I would love to attend the meeting if it weren't such a long drive. I think your meeting's topic would be most beneficial to me. Last Fall, I drove out to the airport to pick up a friend. She never showed. I waited an hour for the next plane, no show. I drove to the hotel where she was booked and they did not show her booked until the next night. I went home, checked for the next flight and drove back out to the airport, noticing a flashing sign mentioning ramp closings on the highway on Friday, the 16th. It was not until then that I realized Thursday was not the 16th. Oh and did I mention, I changed the dinner reservations we had twice because of the planes she never booked. Yes, I calendar reading...cause and effect.


----------



## MJRITCHEY (Jan 22, 2011)

Ann DeGray said:


> Good thing I looked at the calendar. I just realized that the Omaha meeting of the "Knitting With the Slightly Unraveled" group is tomorrow, June 22, not the 29th as I thought!
> 
> So, if you are going to be in the Omaha NE area, join us at my house at 7:00 P.M. Bring your own project .
> 
> As an added feature we will have a guest speaker. Topic: "How to Read a Calendar"....for Dummies.
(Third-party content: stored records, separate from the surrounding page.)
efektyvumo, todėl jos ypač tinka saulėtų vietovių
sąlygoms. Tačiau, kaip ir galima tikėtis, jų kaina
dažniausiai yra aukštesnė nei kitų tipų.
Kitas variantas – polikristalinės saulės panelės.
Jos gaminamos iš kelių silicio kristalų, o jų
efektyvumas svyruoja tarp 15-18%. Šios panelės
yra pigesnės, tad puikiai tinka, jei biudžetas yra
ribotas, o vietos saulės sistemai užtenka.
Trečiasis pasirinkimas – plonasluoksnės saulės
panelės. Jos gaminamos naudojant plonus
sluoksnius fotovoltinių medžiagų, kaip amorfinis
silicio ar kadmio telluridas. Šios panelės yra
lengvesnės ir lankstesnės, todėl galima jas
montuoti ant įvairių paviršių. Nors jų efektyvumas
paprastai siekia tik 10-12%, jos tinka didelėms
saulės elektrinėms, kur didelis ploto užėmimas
I can certainly relate to this. Last Friday, I went to a birthday party for a very dear friend. The party was at a mutual friend's house and as it turns out, the party is this coming Friday. I refer to this situation as a "party of 2." I fully anticipate getting a lot of flack for not knowing how to read a calendar; so I'm going to be the guest speaker and will use the same subject matter as this person will.


----------



## Ann DeGray (May 11, 2011)

I'm glad to discover I am not the only one!


----------



## grannyfabulous4 (Apr 3, 2012)

Well, Ann, guess it is a good thing you have "reservations" at the "Home"!! LOL ( I can say that since I won't be there tonight!) Love ya and hate to miss it, but company might not appreciate it if they got here and I was gone.


----------



## Knitter from Nebraska (Jun 9, 2013)

grannyfabulous4 said:


> Well, Ann, guess it is a good thing you have "reservations" at the "Home"!! LOL ( I can say that since I won't be there tonight!) Love ya and hate to miss it, but company might not appreciate it if they got here and I was gone.
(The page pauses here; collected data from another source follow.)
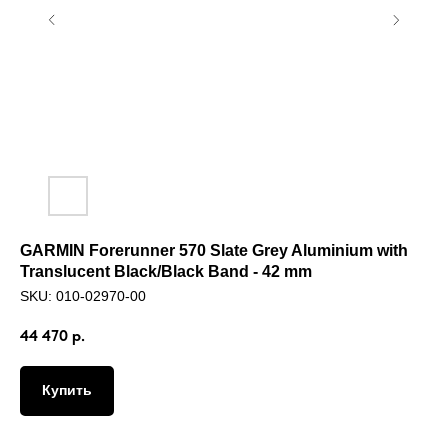
GARMIN Forerunner 570 Slate Grey Aluminium with
Translucent Black/Black Band - 42 mm
SKU:
010-02970-00
44 470
р.
Купить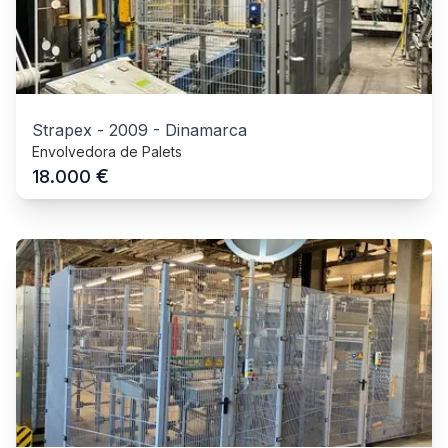
Strapex
-
2009
-
Dinamarca
Envolvedora de Palets
€
18.000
Yeah, you should see the " Home"! It's beautiful! Our dear Ann will be living in the lap of luxury, as every good Queen should. :lol:


----------



## grannyfabulous4 (Apr 3, 2012)

Knitter from Nebraska said:


> Yeah, you should see the " Home"! It's beautiful! Our dear Ann will be living in the lap of luxury, as every good Queen should. :lol:


I have been there and,yes it is a nice facility.


----------